David Lennon is an award-winning columnist and author who has been a staff writer at Newsday since 1991.
Of all the improbable stories wrapped up in the black-and-orange menagerie that is the 2012 Giants, one of the more familiar for us East Coasters sat on a stool Tuesday at AT & T Park and seemed a bit overwhelmed by all of it.
Not in an "OMG, this is the World Series" kind of way. More like a "This is such an incredible feeling I'm not exactly sure what to say" sort of thing. That giddy face belonged to Angel Pagan, who was shipped out of Flushing last December as an underachieving malcontent -- in the Mets' view anyway -- and is now the starting centerfielder / leadoff hitter for the NL champions.

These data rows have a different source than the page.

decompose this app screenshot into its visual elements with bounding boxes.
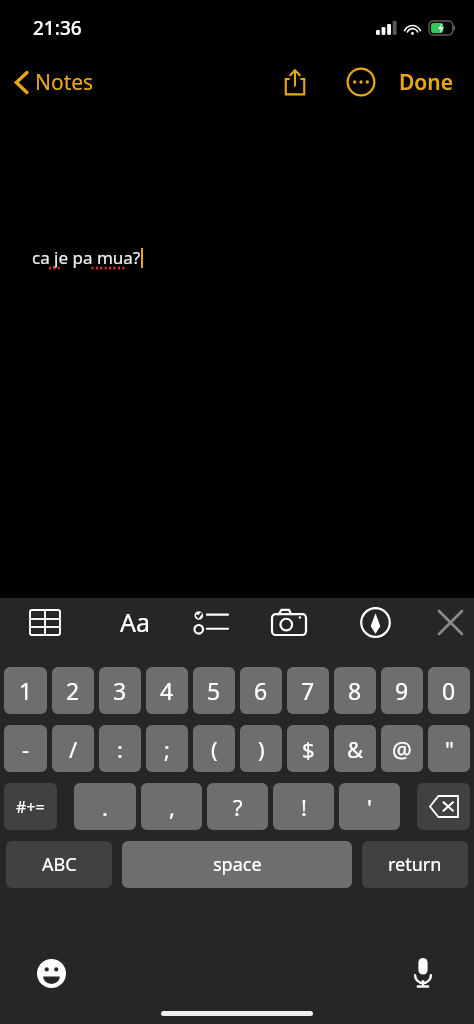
staticText: @ <box>392 734 412 764</box>
button[interactable]: space <box>122 841 352 888</box>
button[interactable]: - <box>4 725 47 772</box>
staticText: #+= <box>16 796 45 818</box>
button[interactable]: , <box>141 783 202 830</box>
button[interactable]: $ <box>287 725 329 772</box>
staticText: Aa <box>120 605 151 639</box>
button[interactable]: ! <box>273 783 334 830</box>
button[interactable]: 3 <box>99 667 141 714</box>
button[interactable]: Camera <box>265 598 313 646</box>
button[interactable]: 8 <box>334 667 376 714</box>
button[interactable]: Share <box>273 60 317 104</box>
staticText: ca je pa mua? <box>32 246 141 269</box>
staticText: & <box>347 734 364 764</box>
button[interactable]: ; <box>146 725 188 772</box>
button[interactable]: " <box>428 725 470 772</box>
staticText: 8 <box>348 675 362 706</box>
button[interactable]: & <box>334 725 376 772</box>
button[interactable]: #+= <box>4 783 57 830</box>
button[interactable]: 6 <box>240 667 282 714</box>
button[interactable]: ' <box>339 783 400 830</box>
button[interactable]: Dictation <box>402 952 444 994</box>
button[interactable]: Notes <box>10 64 99 101</box>
staticText: , <box>169 792 175 822</box>
staticText: 7 <box>301 675 315 706</box>
staticText: 9 <box>395 675 409 706</box>
staticText: 3 <box>113 675 127 706</box>
button[interactable]: 4 <box>146 667 188 714</box>
button[interactable]: Done <box>395 62 458 103</box>
staticText: " <box>445 734 454 764</box>
staticText: $ <box>302 734 315 764</box>
button[interactable]: Table <box>22 599 68 645</box>
button[interactable]: 7 <box>287 667 329 714</box>
button[interactable]: @ <box>381 725 423 772</box>
button[interactable]: : <box>99 725 141 772</box>
button[interactable]: ? <box>207 783 268 830</box>
button[interactable]: . <box>74 783 136 830</box>
staticText: / <box>69 734 78 764</box>
button[interactable]: Close keyboard <box>426 598 474 646</box>
staticText: ) <box>258 734 265 764</box>
button[interactable]: Checklist <box>187 598 235 646</box>
button[interactable]: 0 <box>428 667 470 714</box>
button[interactable]: More options <box>339 60 383 104</box>
button[interactable]: ) <box>240 725 282 772</box>
button[interactable]: Backspace <box>417 783 470 830</box>
staticText: space <box>213 852 262 877</box>
staticText: 1 <box>19 675 33 706</box>
button[interactable]: return <box>362 841 468 888</box>
staticText: 0 <box>442 675 456 706</box>
button[interactable]: Text format <box>111 598 159 646</box>
staticText: ; <box>164 734 170 764</box>
button[interactable]: ( <box>193 725 235 772</box>
staticText: : <box>117 734 123 764</box>
button[interactable]: 5 <box>193 667 235 714</box>
staticText: Done <box>399 68 454 97</box>
button[interactable]: Markup <box>351 598 399 646</box>
staticText: . <box>102 792 108 822</box>
staticText: 5 <box>207 675 221 706</box>
staticText: 21:36 <box>33 15 82 41</box>
staticText: ABC <box>42 852 77 877</box>
staticText: ? <box>233 792 243 822</box>
staticText: ( <box>211 734 218 764</box>
staticText: Notes <box>35 68 94 97</box>
button[interactable]: 1 <box>4 667 47 714</box>
staticText: ' <box>367 792 372 822</box>
button[interactable]: 2 <box>52 667 94 714</box>
staticText: return <box>388 852 442 877</box>
button[interactable]: 9 <box>381 667 423 714</box>
button[interactable]: / <box>52 725 94 772</box>
staticText: 2 <box>66 675 80 706</box>
staticText: ! <box>301 792 307 822</box>
staticText: 4 <box>160 675 174 706</box>
button[interactable]: Emoji <box>30 952 72 994</box>
staticText: - <box>22 734 30 764</box>
button[interactable]: ABC <box>6 841 112 888</box>
staticText: 6 <box>254 675 268 706</box>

Weird, right? Like the city they play in, these Giants are quirky, strange and difficult to fully explain. Who could have scripted a scenario where Barry Zito is the celebrated Game 1 starter for this World Series and Tim Lincecum, a back-to-back Cy Young winner, is banished to the bullpen?
No one. And you can bet the Mets never guessed Pagan would make them look foolish for trading him away for Andres Torres, his supposed replacement in center, and relief pitcher Ramon Ramirez. Of course, that's how it all played out, with Torres and Ramirez both landing with a thud in New York.
Pagan claims not to have noticed. Two years ago, he was honored to take over for Carlos Beltran as the Mets' once-and-future centerfielder. It feels like ancient history now.
"This is a business, man," Pagan said. "And you have to understand that sometimes teams are going to take different directions . . . I moved on. I wish the New York Mets the best and I just keep going my way."
His way has worked pretty well. During the regular season, Pagan logged career bests in runs (95), doubles (38) and triples (15) and stole 29 bases.
As for the perception he "won" the trade for the Giants, Pagan insists he takes no satisfaction from that.
"I don't want to say that I'm proud," Pagan said. "I don't want to make any team look bad because I have a special place in my heart for Chicago and New York and now San Francisco. But coming over here, I had to bring everything I got -- 2011 wasn't my best season and I wanted to bounce back badly."
The Giants, as a whole, are a team on the rebound. They missed the postseason last year after winning the World Series in 2010, and in the first two rounds of these playoffs, San Francisco has needed to rally from deficits of 2-0 to the Reds and 3-1 to the Cardinals. That's a 6-0 run in elimination games this October, but the Giants would rather not try to duplicate those feats. It's fun to look back on, but not a formula for continued success, however.
"You certainly don't want to get down 3-1 to these guys," Aubrey Huff said. "The anxiety and the stress is killing us."
Huff was smiling during that last part, but there's some truth in it. So much has been made of the Giants' clubhouse speeches and pep talks that they've created their own can-do mythology. The belief you can run through walls is not supposed to apply to baseball, and yet Type A personalities like Hunter Pence have made it work with this group.
"I've always been pretty intense," Pence said. "I was called 'Captain Intensity' in high school. It's just who I am. I can't be someone else. To me, there's a beautiful saying -- 'Know Thyself' -- and everybody on this team knows who they are."
Not who they were. That's the key. Pence was playing for the Phillies three months ago. Marco Scutaro, the NLCS MVP, was a Rockie. At least in Pagan's case, he's been with the Giants since Opening Day. No wonder he feels so comfortable there.
"Every day, we all smile," Pagan said. "Every single day, man."
On the Giants, there's a lot to be happy about right now.